In human terms they sweat 1.299 liters of water per day. (there are 2.88
humans per oryx body mass.)
Sweating efficiency.
The oryx sweats 15 liters/202kg over a 24 hour period. This is
.074 liters per kg. At 580 large calories per liter evaporated, this is the
removal of 42 calories per kg. Mankind on the other hand can sweat .34
liters/ kg over a 12 hour period (2 liters per hour and 70 kg mass). This is
the removal of 197 calories/kg. If we do this in time then the oryx removes
362 calories per hour and man removes 1160 calories per hour.
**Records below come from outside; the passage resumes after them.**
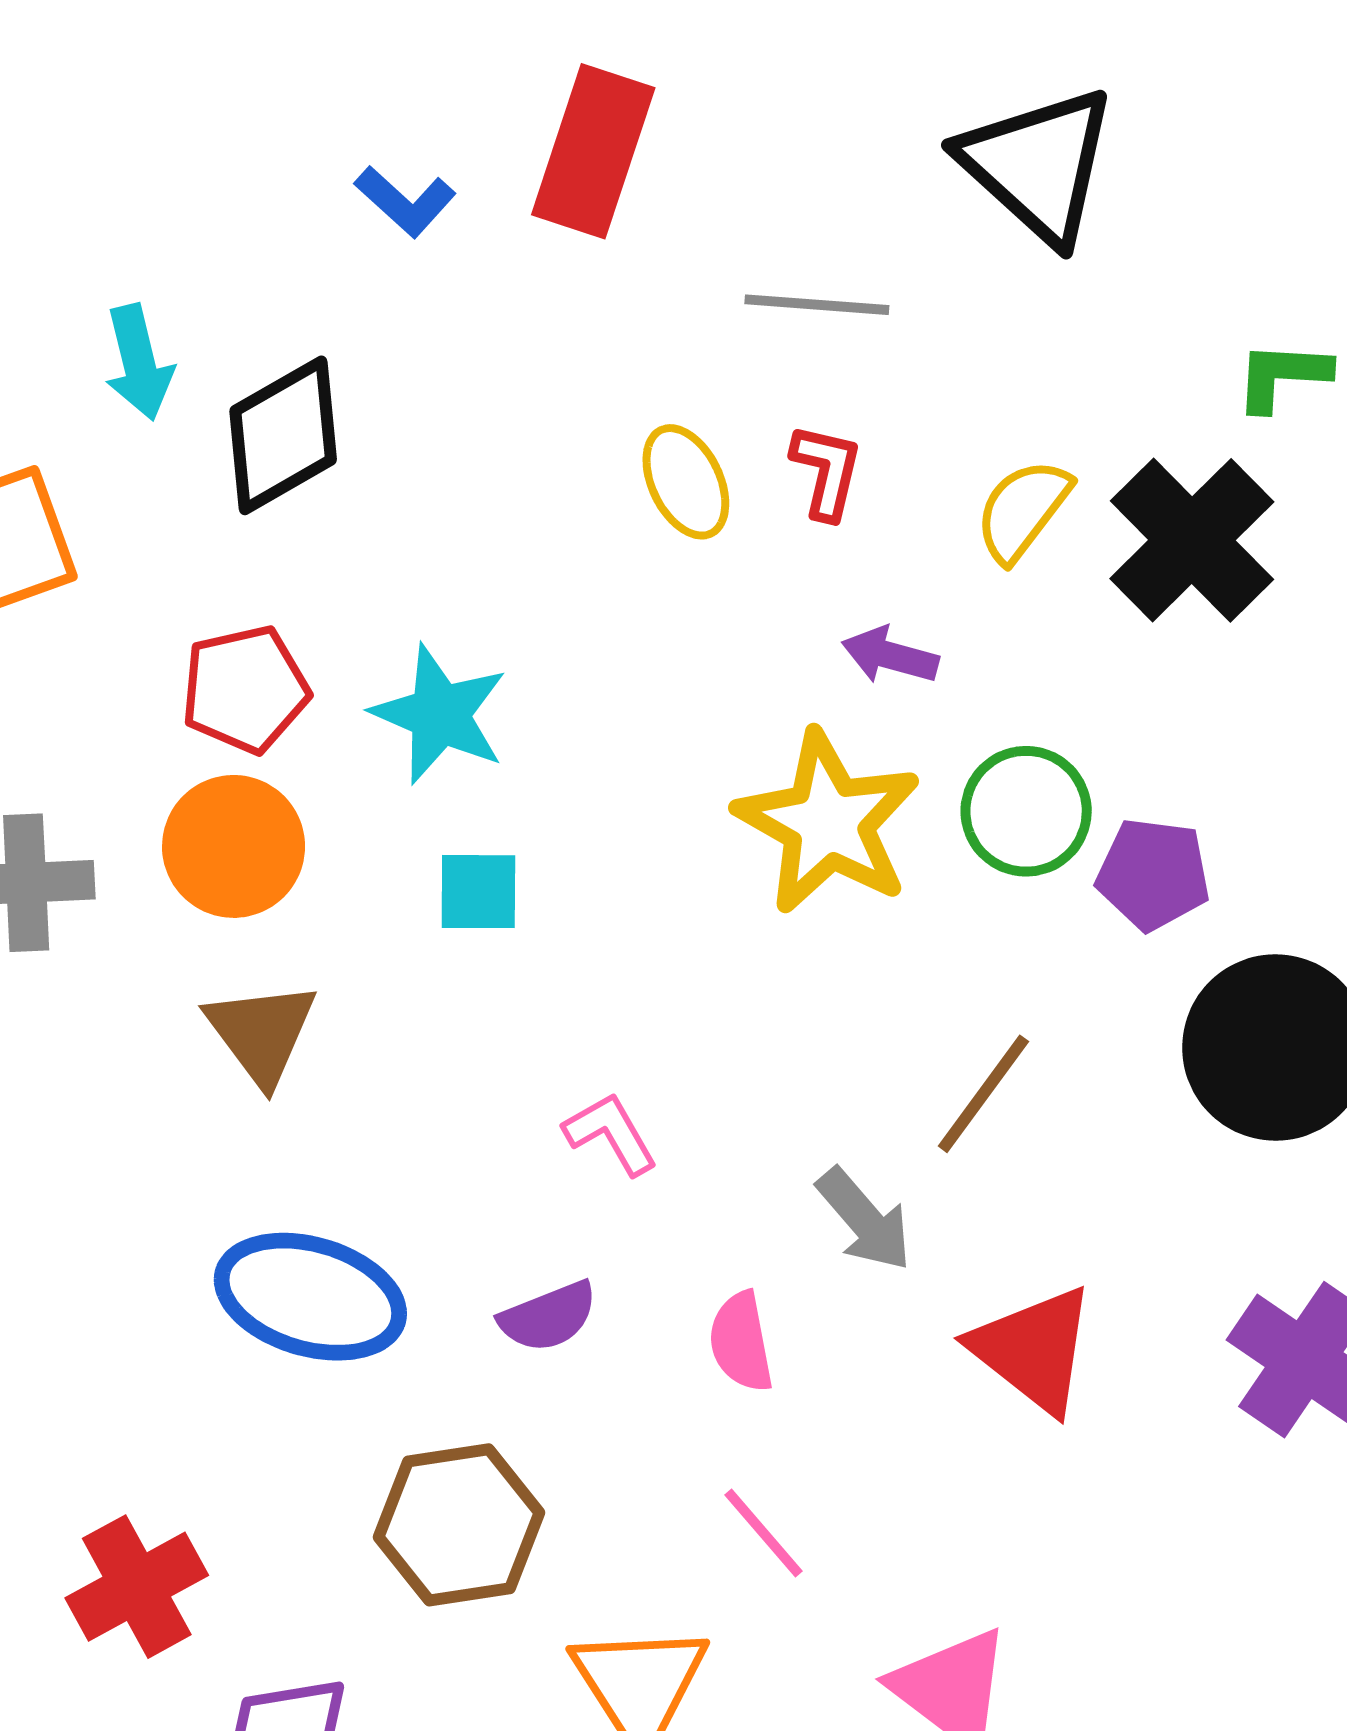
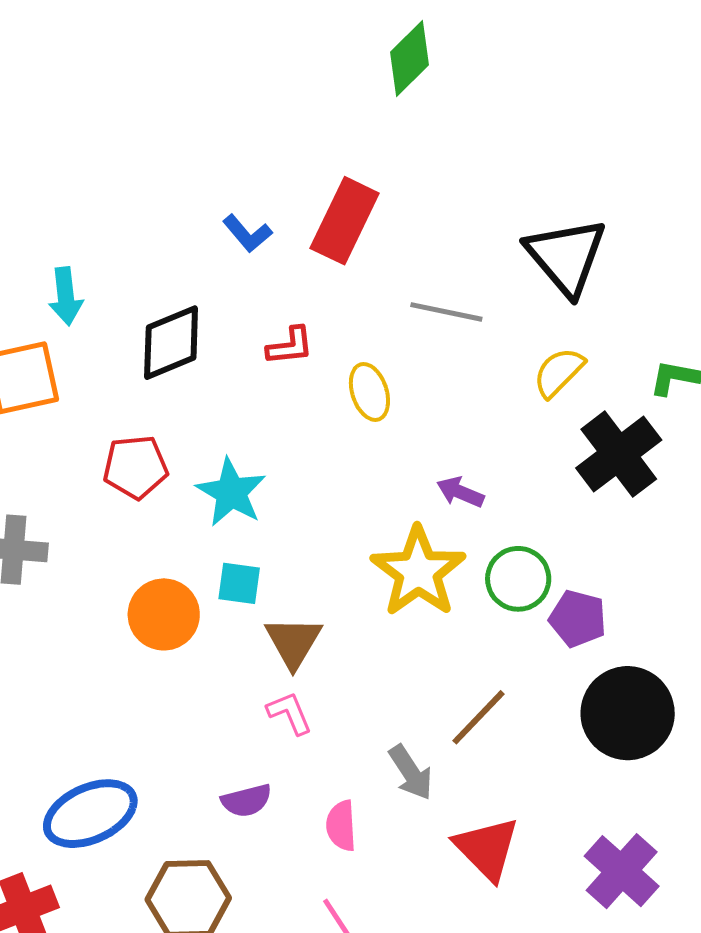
cyan arrow: (139, 362) -> (66, 296), moved
red L-shape: (826, 471) -> (290, 346), moved, turned 63
yellow semicircle: (1023, 510) -> (559, 372), moved
orange circle: (234, 846) -> (164, 614), moved
brown triangle: (261, 1033) -> (293, 642), moved
blue ellipse: (310, 1297) -> (90, 814), moved, turned -48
Human sweat is
tremendously more efficient by either measure!
As to the need for cooling I took my cannibalistic hamster and measured her.
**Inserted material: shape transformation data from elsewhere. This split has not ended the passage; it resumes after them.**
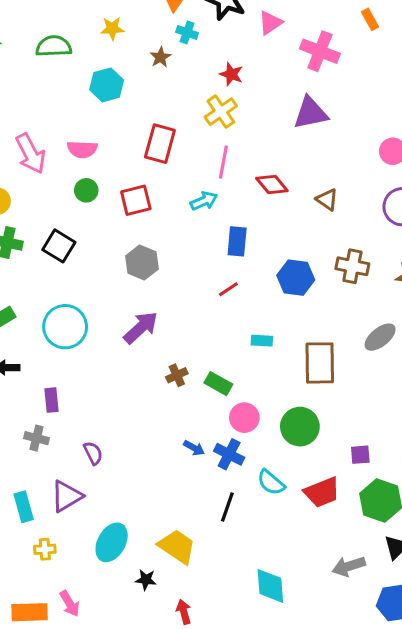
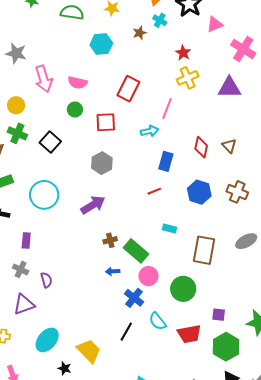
yellow cross: (221, 112) -> (188, 78), moved
red diamond: (272, 184) -> (201, 147), moved, turned 40
green rectangle: (218, 384) -> (136, 251), size x1.4
gray cross: (36, 438) -> (21, 269), moved
blue arrow: (194, 448) -> (113, 271), moved, turned 136

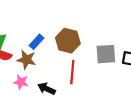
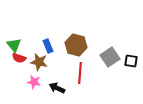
blue rectangle: (37, 42) -> (48, 46), turned -64
gray square: (106, 54) -> (110, 57), turned -30

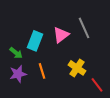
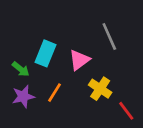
pink triangle: (61, 35) -> (79, 60), moved
orange line: (42, 71) -> (55, 93), turned 49

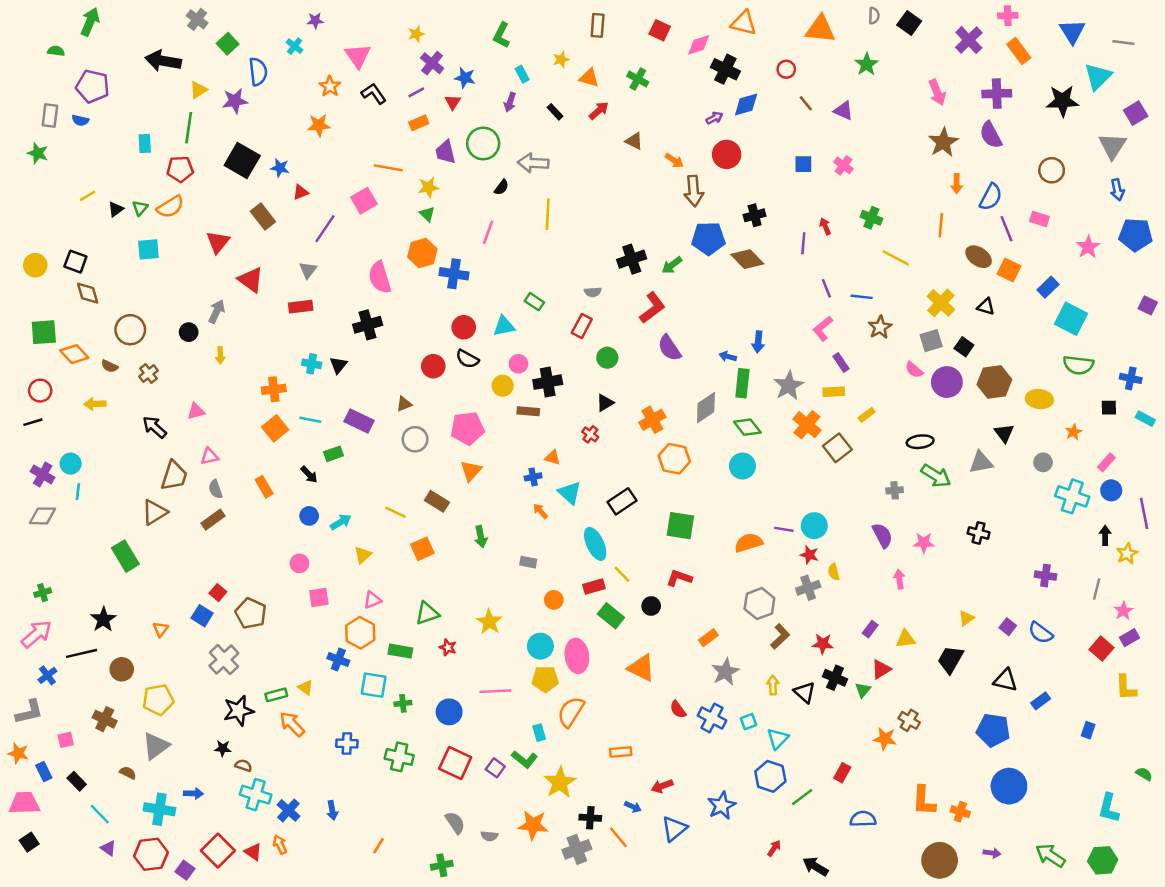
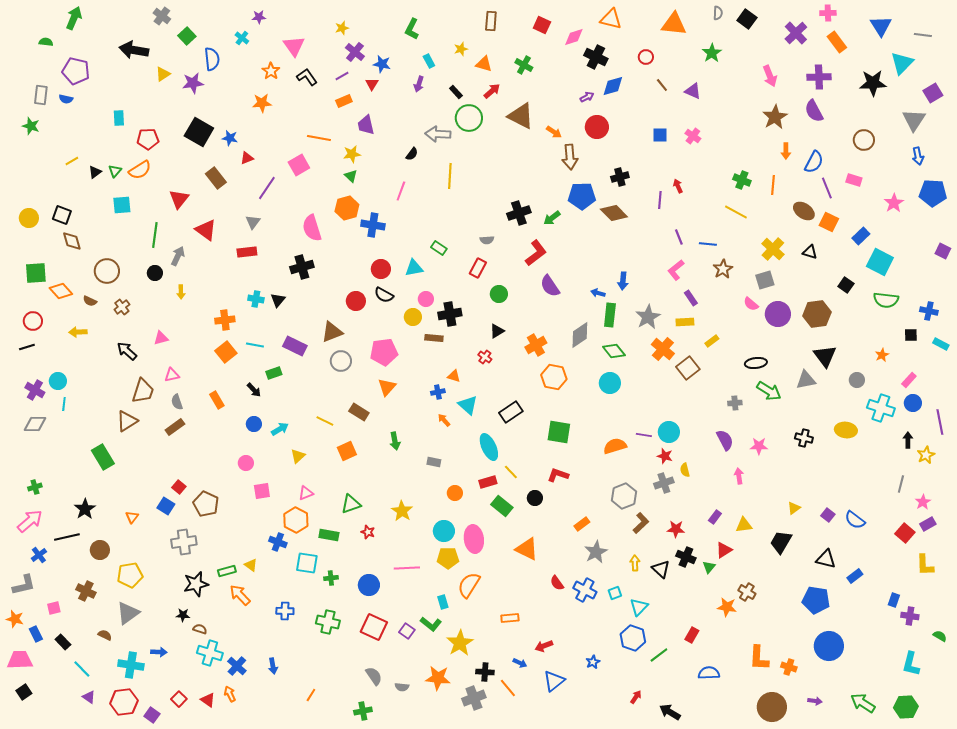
green line: (189, 128) -> (155, 235), moved
brown triangle: (634, 141) -> (521, 116), size x1.8
green circle: (483, 143) -> (469, 118), moved
green cross: (871, 218) -> (742, 180), moved
black square: (964, 347) -> (846, 285), moved
yellow ellipse: (1039, 399) -> (846, 430), moved
brown triangle: (404, 404) -> (332, 332), size x1.6
black triangle: (1004, 433) -> (825, 356), size x1.4
purple cross: (1045, 576) -> (910, 616), moved
gray cross: (224, 660) -> (184, 542), turned 35
blue star: (722, 806) -> (593, 662), size x0.6
red square: (218, 851) -> (179, 699), size x0.6

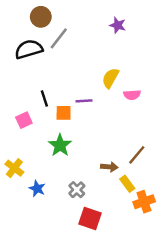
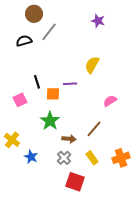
black semicircle: (29, 49) -> (24, 41), size x0.7
pink semicircle: (132, 95) -> (110, 101), moved, turned 152
brown line: (137, 155) -> (94, 129), moved
brown arrow: (109, 167) -> (69, 139), moved
yellow rectangle: (127, 184) -> (92, 158), moved
orange cross: (144, 202) -> (121, 158), moved

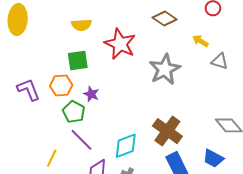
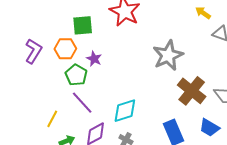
gray star: (165, 69) -> (168, 55), moved
purple L-shape: (29, 90) -> (33, 51), turned 50
brown cross: (167, 131) -> (192, 91), moved

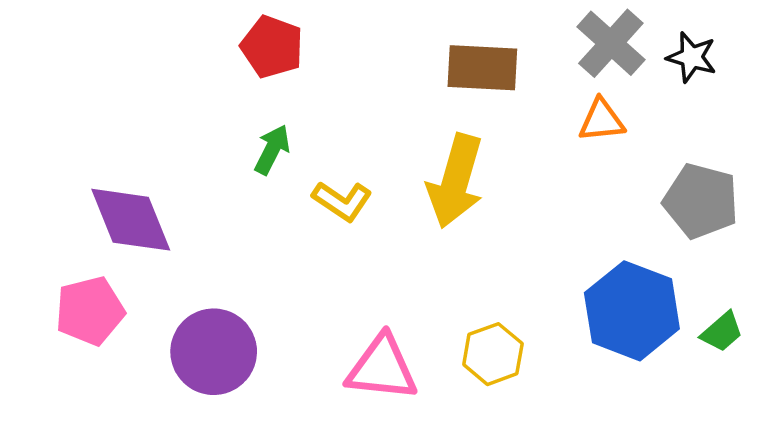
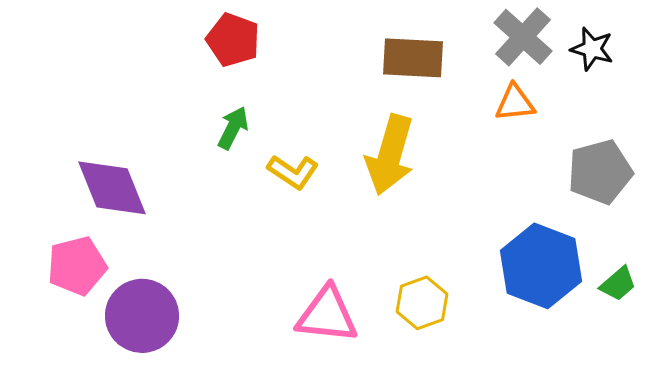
gray pentagon: (701, 201) -> (600, 172), turned -30
purple circle: (214, 352) -> (142, 316), moved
(This vile, nasty little rodent, I call Hannibal after the guy in the movie
The Silence of the Lambs raises ethical problems which need to be discussed )
She can be represented by a cylinder 2.6 cm radius and 15
cm long. My cat, aptly named "Butterball" can be represented by a cylinder
8.4 cm radius and 35 cm long. The hamster has an approximate surface area of
.0287 square meters. The cat has .2289 square meters. Their respective
volumes are 318 cc for the hamster and 7735 cc for the cat. Lets try to
maintain a constant temperature of 25 degrees C in a cylinder of water with
these dimensions. Room temperature lets assume is 20 C. Radiation laws say
that heat is exchanged is area x sigma *(To-Tr)^4. Sigma=5.67 x 10^-8 watts
per meter squared.
Plugging in these values we find using 1 gm/cc:
the cat loses .0037 microjoules per hour per gram.
Hannibal the cannibal loses .0115 microjoules per hour per gram.
The cat has more difficulty losing heat than the hamster on a per gram basis.
Thus, since the oryx is bigger than mankind, he should have more trouble
eliminating heat (even if he were naked) and so should need a more efficient
heat removal mechanism but he has a less efficient one.